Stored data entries
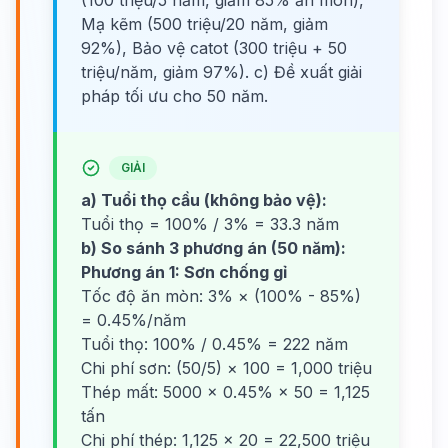
(100 triệu/5 năm, giảm 85% ăn mòn),
Mạ kẽm (500 triệu/20 năm, giảm
92%), Bảo vệ catot (300 triệu + 50
triệu/năm, giảm 97%). c) Đề xuất giải
pháp tối ưu cho 50 năm.
GIẢI
a) Tuổi thọ cầu (không bảo vệ):
Tuổi thọ = 100% / 3% = 33.3 năm
b) So sánh 3 phương án (50 năm):
Phương án 1: Sơn chống gỉ
Tốc độ ăn mòn: 3% × (100% - 85%)
= 0.45%/năm
Tuổi thọ: 100% / 0.45% = 222 năm
Chi phí sơn: (50/5) × 100 = 1,000 triệu
Thép mất: 5000 × 0.45% × 50 = 1,125
tấn
Chi phí thép: 1,125 × 20 = 22,500 triệu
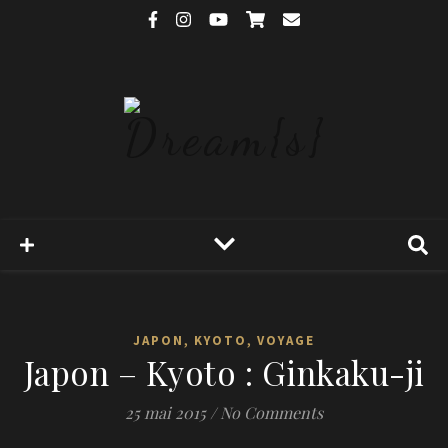
,
,
JAPON
KYOTO
VOYAGE
Japon – Kyoto : Ginkaku-ji
25 mai 2015
/
No Comments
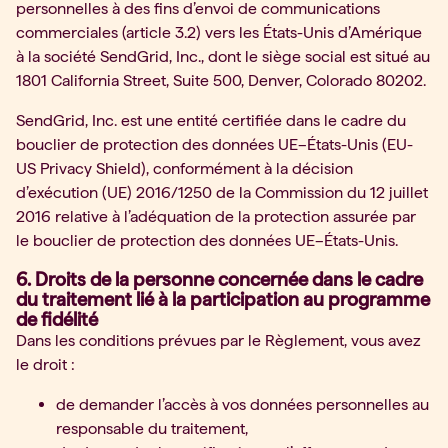
personnelles à des fins d’envoi de communications
commerciales (article 3.2) vers les États-Unis d’Amérique
à la société SendGrid, Inc., dont le siège social est situé au
1801 California Street, Suite 500, Denver, Colorado 80202.
SendGrid, Inc. est une entité certifiée dans le cadre du
bouclier de protection des données UE–États-Unis (EU-
US Privacy Shield), conformément à la décision
d’exécution (UE) 2016/1250 de la Commission du 12 juillet
2016 relative à l’adéquation de la protection assurée par
le bouclier de protection des données UE–États-Unis.
6. Droits de la personne concernée dans le cadre
du traitement lié à la participation au programme
de fidélité
Dans les conditions prévues par le Règlement, vous avez
le droit :
de demander l’accès à vos données personnelles au
responsable du traitement,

What to do: Whatever pictures the records hold, omit them; give again exactly the lines from the one containing "Thép mất: 5000 × 0.45% × 50 = 1,125" through the one containing "SendGrid, Inc. est".

Result:
Thép mất: 5000 × 0.45% × 50 = 1,125
tấn
Chi phí thép: 1,125 × 20 = 22,500 triệu
,
,
JAPON
KYOTO
VOYAGE
Japon – Kyoto : Ginkaku-ji
25 mai 2015
/
No Comments
personnelles à des fins d’envoi de communications
commerciales (article 3.2) vers les États-Unis d’Amérique
à la société SendGrid, Inc., dont le siège social est situé au
1801 California Street, Suite 500, Denver, Colorado 80202.
SendGrid, Inc. est une entité certifiée dans le cadre du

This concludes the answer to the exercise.